Von einer pulmonalen Hypertonie ist grundsätzlich die Rede, wenn der mittlere Blutdruck in den Lungenarterien folgende Druckwerte überschreitet: 20 mmHg in Ruhe oder 30 mmHg (Millimeter Quecksilbersäule) unter Belastung.

Lungenhochdruck beginnt langsam, oft schleichend, und macht sich zunächst mit ungewöhnlich schnell einsetzender Atemnot bemerkbar. Kommen Symptome wie frühzeitige Erschöpfung bei Belastung, Herzklopfen, Brustenge und Ohnmachtsanfälle hinzu, ist der Gang zum Arzt angebracht, da Lungenhochdruck auf Dauer Lunge und Herz schädigt.

Abhängig von der Ursache des Lungenhochdrucks wird der präkapilläre vom postkapillären Lungenhochdruck unterschieden:
  • Präkapillär bedeutet, dass der Lungenhochdruck durch Krankheiten im Respirationstrakt (Lunge) verursacht ist. Der Widerstand in den Lungenarterien wird durch diese Erkrankung erhöht und der Blutdruck steigt. Bleibt dieser erhöhte Blutdruck im Lungenkreislauf über längere Zeit bestehen, kann daraus die rechte Herzkammer übermässig belastet werden (Rückstau), bis hin zur Herzschwäche. In diesem Fall spricht man auch von einem Cor pulmonale.
  • Postkapillär meint, dass die Zunahme des Lungendruckes eine Folge von Erkrankungen der linken Herzkammer ist. Von dort aus wird das Blut in die Lunge zurückgestaut, was dort zu einem Druckanstieg führt.

Der Lungenkreislauf: Sauerstoffarmes Blut (blau) aus dem Körper gelangt über die obere und untere Hohlvene via rechten Vorhof unf rechte Herzkammer in den Lungenarterienstamm und von dort aus in die Lungen. Hier wird es mit Sauerstoff aus der Atemluft angereichert. Als sauerstoffreiches Blut (rot) gelangt es dann durch die Lungenvenen ins linke Herz und wird in die Hauptschlagader des Körpers (Aorta) ausgeworfen.
Der Lungenkreislauf: Sauerstoffarmes Blut (blau) aus dem Körper gelangt über die obere und untere Hohlvene via rechten Vorhof unf rechte Herzkammer in den Lungenarterienstamm und von dort aus in die Lungen. Hier wird es mit Sauerstoff aus der Atemluft angereichert. Als sauerstoffreiches Blut (rot) gelangt es dann durch die Lungenvenen ins linke Herz und wird in die Hauptschlagader des Körpers (Aorta) ausgeworfen.
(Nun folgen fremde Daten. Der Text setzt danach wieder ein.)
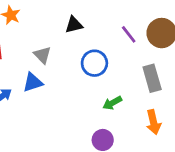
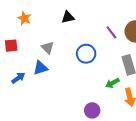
black triangle: (74, 25) -> (68, 17), moved
green arrow: (112, 103) -> (112, 83), moved

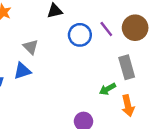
blue circle: (86, 54) -> (80, 35), moved

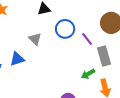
purple line: (106, 29) -> (87, 39), moved
gray triangle: (31, 47) -> (35, 39), moved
Lungenhochdruck wird je nach Höhe des Drucks in folgende drei Schweregrade eingeteilt:
  • latenter Lungenhochdruck: Der mittlere Blutdruck in den Lungenarterien liegt im Normbereich, steigt aber bei Belastung auf Werte über 30 mmHg.
  • manifester Lungenhochdruck: Der Blutdruck in den Lungenarterien beträgt schon in Ruhe über 20 mmHg und steigt unter Belastung auf noch höhere Werte an.
  • schwerer Lungenhochdruck: Der Druck in den Lungenarterien ist erhöht, zusätzlich ist das Herzzeitvolumen erniedrigt.